Of course, our EU membership has left us with some pieces of legislation that are not relevant to the UK. But while it is unnecessary for us to have restrictions on the movement of reindeer between Denmark and Sweden, their existence does no active harm to our economy. Farmers are not complaining about them hampering their work; transport companies are not unduly shackled by reindeer red tape. There is plenty of our own historic legislation that is long past its time: beware carrying a plank of wood on the streets of London unless you are about to load it onto a vehicle, as you would be falling foul of the Metropolitan Police Act 1839.

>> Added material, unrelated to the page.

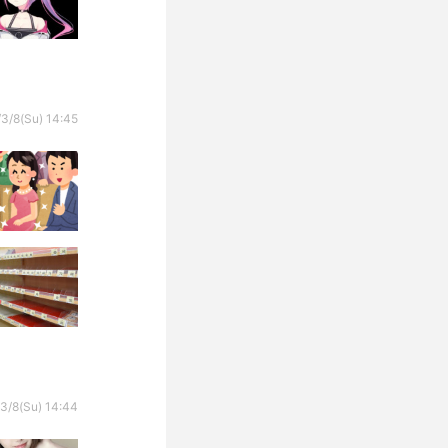
3/8(Su) 14:45
3/8(Su) 14:44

Redundant legislation should be removed from our over-weighty statute book but as the result of an ongoing process of scrutiny, not at the striking of a clock. In the months leading up to that witching hour, no one knows what regulations, if any, will be in place to govern so many aspects of our lives and trade. Could Singapore-on-Thames be just months away?


The Brexit zealots that now run the country will insist that this Bill is another vital step towards realising those “Benefits of Brexit” so elusive to the rest of us. Their casual approach to these crucial matters defies belief. When the then trade minister, Jacob Rees-Mogg, introduced the Bill in the Commons, he published “an authoritative catalogue of over 2,400 pieces of legislation spanning over 300 individual policy areas” that would be affected. “Some, perhaps dozens,” might be retained, he said. The uncertainty that vague comment created has only grown as the scale of the legislation involved has mushroomed. Yet the only amendments to this skeletal Bill passed in the Commons were those tabled by the government. 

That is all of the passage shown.